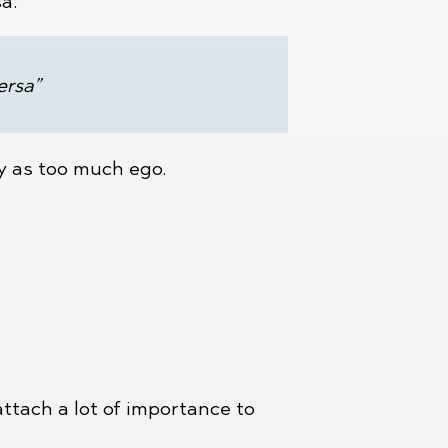
sa.
ersa”
ly as too much ego.
attach a lot of importance to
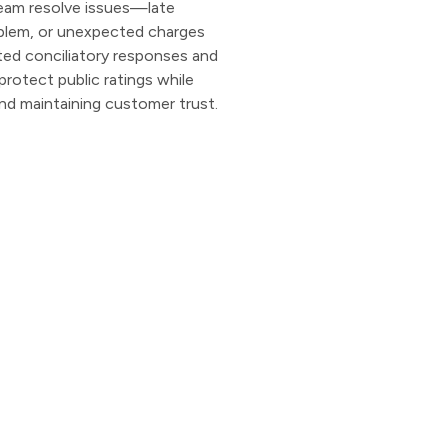
 team resolve issues—late
roblem, or unexpected charges
ed conciliatory responses and
protect public ratings while
and maintaining customer trust.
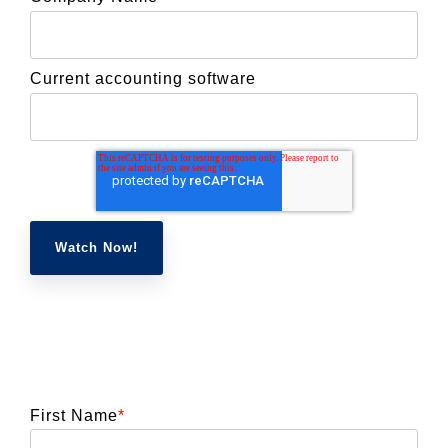
Current accounting software
First Name
*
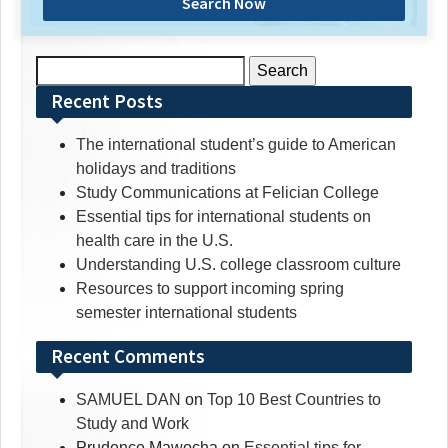
Search Now
Search
for:
Recent Posts
The international student’s guide to American
holidays and traditions
Study Communications at Felician College
Essential tips for international students on
health care in the U.S.
Understanding U.S. college classroom culture
Resources to support incoming spring
semester international students
Recent Comments
SAMUEL DAN
on
Top 10 Best Countries to
Study and Work
Prudence Mawocha
on
Essential tips for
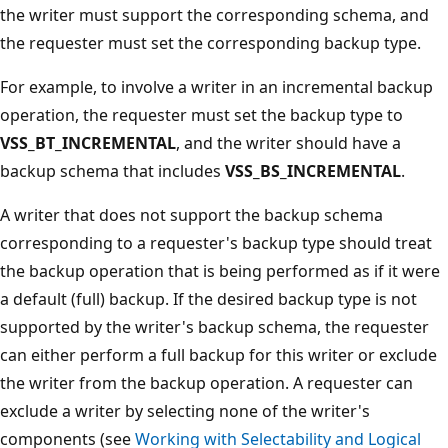
the writer must support the corresponding schema, and
the requester must set the corresponding backup type.
For example, to involve a writer in an incremental backup
operation, the requester must set the backup type to
VSS_BT_INCREMENTAL
, and the writer should have a
backup schema that includes
VSS_BS_INCREMENTAL
.
A writer that does not support the backup schema
corresponding to a requester's backup type should treat
the backup operation that is being performed as if it were
a default (full) backup. If the desired backup type is not
supported by the writer's backup schema, the requester
can either perform a full backup for this writer or exclude
the writer from the backup operation. A requester can
exclude a writer by selecting none of the writer's
components (see
Working with Selectability and Logical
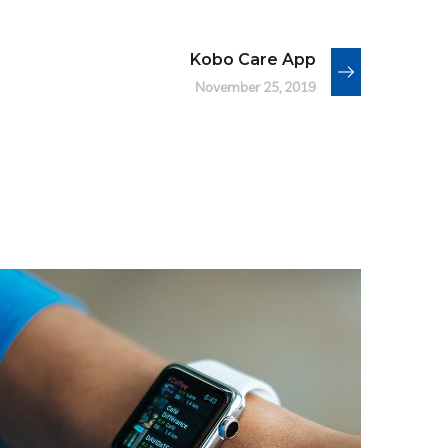
Kobo Care App
November 25, 2019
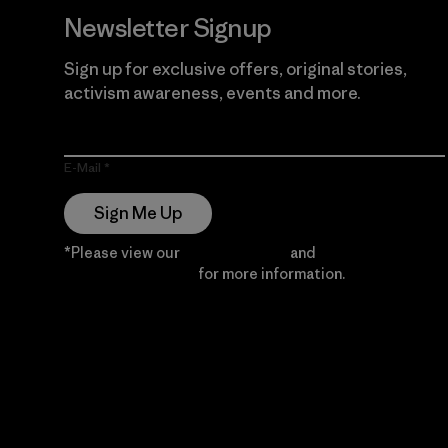
Newsletter Signup
Sign up for exclusive offers, original stories,
activism awareness, events and more.
E-Mail
Sign Me Up
*Please view our
Privacy Notice
and
Notice of
Financial Incentive
for more information.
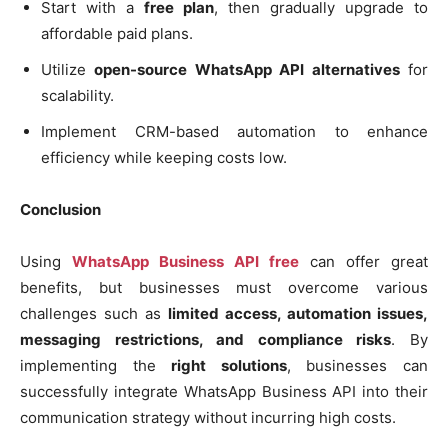
Start with a
free plan
, then gradually upgrade to
affordable paid plans.
Utilize
open-source WhatsApp API alternatives
for
scalability.
Implement CRM-based automation to enhance
efficiency while keeping costs low.
Conclusion
Using
WhatsApp Business API free
can offer great
benefits, but businesses must overcome various
challenges such as
limited access, automation issues,
messaging restrictions, and compliance risks
. By
implementing the
right solutions
, businesses can
successfully integrate WhatsApp Business API into their
communication strategy without incurring high costs.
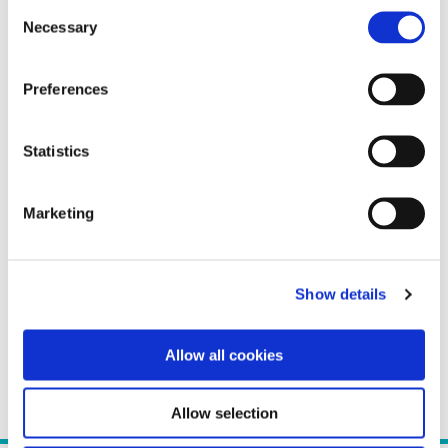
Consent
Necessary
Selection
Preferences
Statistics
Marketing
Show details
Allow all cookies
Allow selection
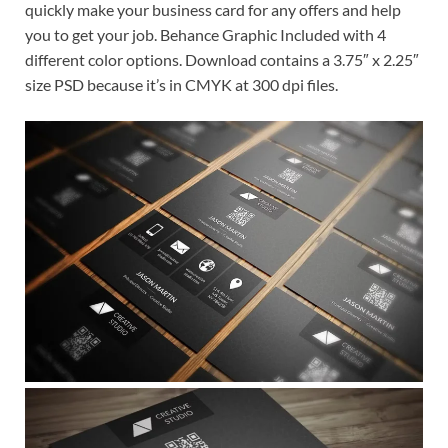
quickly make your business card for any offers and help
you to get your job. Behance Graphic Included with 4
different color options. Download contains a 3.75″ x 2.25″
size PSD because it’s in CMYK at 300 dpi files.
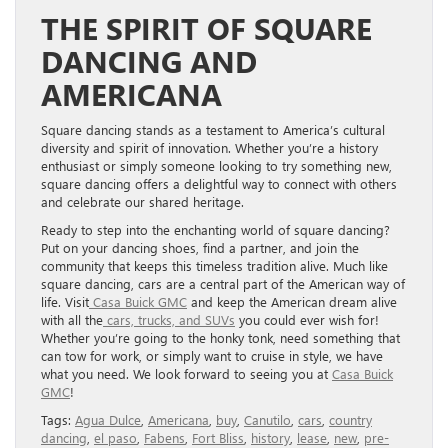
THE SPIRIT OF SQUARE
DANCING AND
AMERICANA
Square dancing stands as a testament to America’s cultural
diversity and spirit of innovation. Whether you’re a history
enthusiast or simply someone looking to try something new,
square dancing offers a delightful way to connect with others
and celebrate our shared heritage.
Ready to step into the enchanting world of square dancing?
Put on your dancing shoes, find a partner, and join the
community that keeps this timeless tradition alive. Much like
square dancing, cars are a central part of the American way of
life. Visit
Casa Buick GMC
and keep the American dream alive
with all the
cars, trucks, and SUVs
you could ever wish for!
Whether you’re going to the honky tonk, need something that
can tow for work, or simply want to cruise in style, we have
what you need. We look forward to seeing you at
Casa Buick
GMC
!
Tags:
Agua Dulce
,
Americana
,
buy
,
Canutilo
,
cars
,
country
dancing
,
el paso
,
Fabens
,
Fort Bliss
,
history
,
lease
,
new
,
pre-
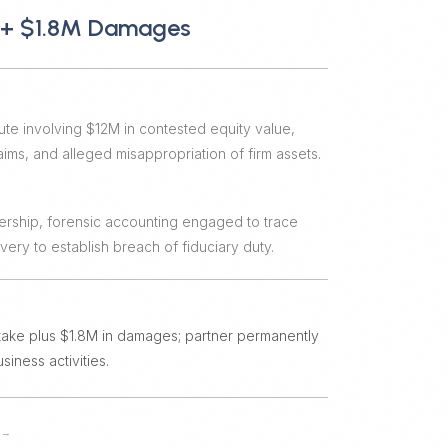
e + $1.8M Damages
ute involving $12M in contested equity value,
ims, and alleged misappropriation of firm assets.
ership, forensic accounting engaged to trace
ery to establish breach of fiduciary duty.
 stake plus $1.8M in damages; partner permanently
iness activities.
→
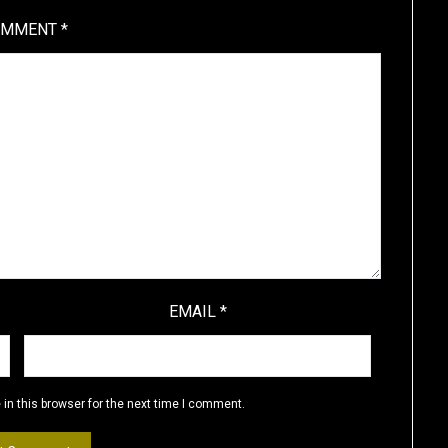
OMMENT
*
EMAIL
*
in this browser for the next time I comment.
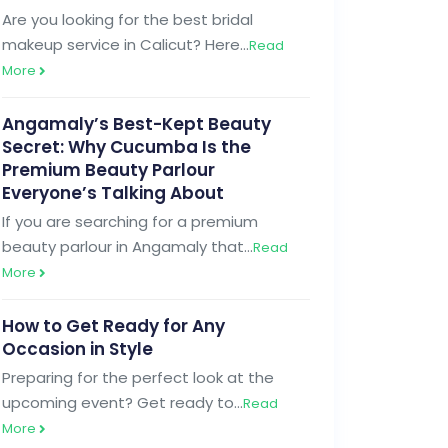
Are you looking for the best bridal
makeup service in Calicut? Here…
Read
More
Angamaly’s Best-Kept Beauty
Secret: Why Cucumba Is the
Premium Beauty Parlour
Everyone’s Talking About
If you are searching for a premium
beauty parlour in Angamaly that…
Read
More
How to Get Ready for Any
Occasion in Style
Preparing for the perfect look at the
upcoming event? Get ready to…
Read
More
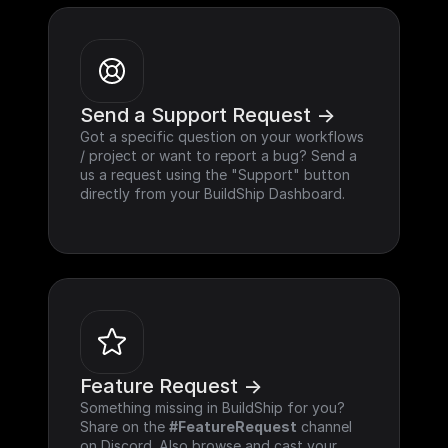
Send a Support Request ->
Got a specific question on your workflows 
/ project or want to report a bug? Send a 
us a request using the "Support" button 
directly from your BuildShip Dashboard.
Feature Request ->
Something missing in BuildShip for you? 
Share on the 
#FeatureRequest
 channel 
on Discord. Also browse and cast your 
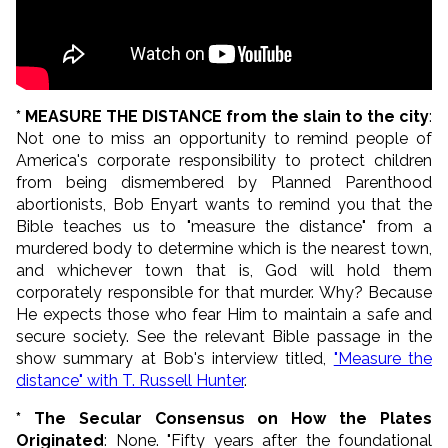
* MEASURE THE DISTANCE from the slain to the city
:
Not one to miss an opportunity to remind people of
America's corporate responsibility to protect children
from being dismembered by Planned Parenthood
abortionists, Bob Enyart wants to remind you that the
Bible teaches us to "measure the distance" from a
murdered body to determine which is the nearest town,
and whichever town that is, God will hold them
corporately responsible for that murder. Why? Because
He expects those who fear Him to maintain a safe and
secure society. See the relevant Bible passage in the
show summary at Bob's interview titled,
"Measure the
distance" with T. Russell Hunter
.
* The Secular Consensus on How the Plates
Originated
: None. "Fifty years after the foundational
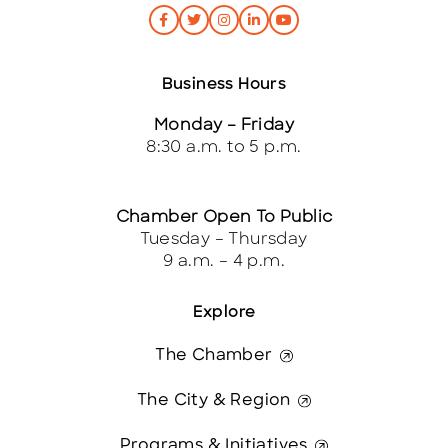
Business Hours
Monday – Friday
8:30 a.m. to 5 p.m.
Chamber Open To Public
Tuesday – Thursday
9 a.m. – 4 p.m.
Explore
The Chamber
The City & Region
Programs & Initiatives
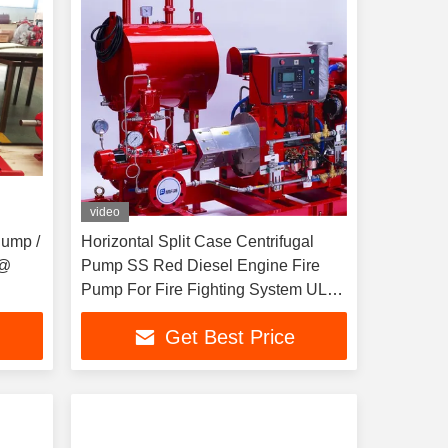
video
Pump /
Horizontal Split Case Centrifugal
 @
Pump SS Red Diesel Engine Fire
Pump For Fire Fighting System UL
FM NFPA20
Get Best Price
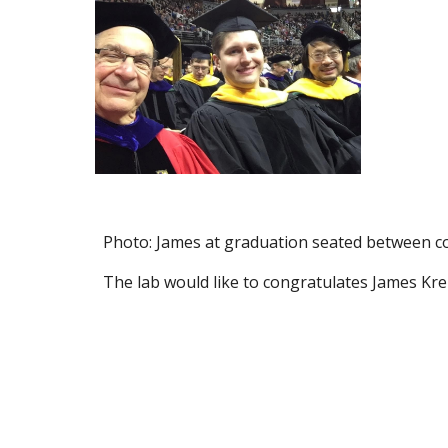
Photo: James at graduation seated between co-P
The lab would like to congratulates James Kre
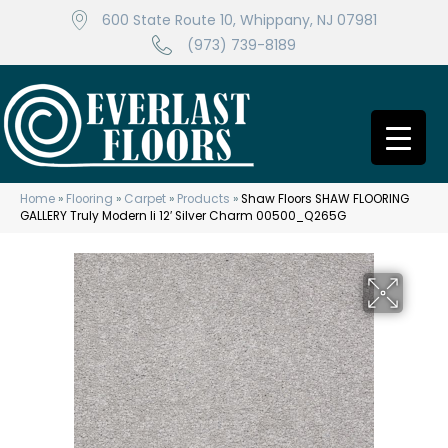
600 State Route 10, Whippany, NJ 07981
(973) 739-8189
Home
»
Flooring
»
Carpet
»
Products
»
Shaw Floors SHAW FLOORING
GALLERY Truly Modern Ii 12′ Silver Charm 00500_Q265G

Exercise description
Starting from the first line of the listing above, write out every line exactly through the one containing "the writer must", and drop the pictures.

Written response
sa.
ersa”
ly as too much ego.
attach a lot of importance to
 team resolve issues—late
roblem, or unexpected charges
ed conciliatory responses and
protect public ratings while
and maintaining customer trust.
Current accounting software
First Name
*
Search Now
Search
for:
Recent Posts
The international student’s guide to American
holidays and traditions
Study Communications at Felician College
Essential tips for international students on
health care in the U.S.
Understanding U.S. college classroom culture
Resources to support incoming spring
semester international students
Recent Comments
SAMUEL DAN
on
Top 10 Best Countries to
Study and Work
Prudence Mawocha
on
Essential tips for
the writer must support the corresponding schema, and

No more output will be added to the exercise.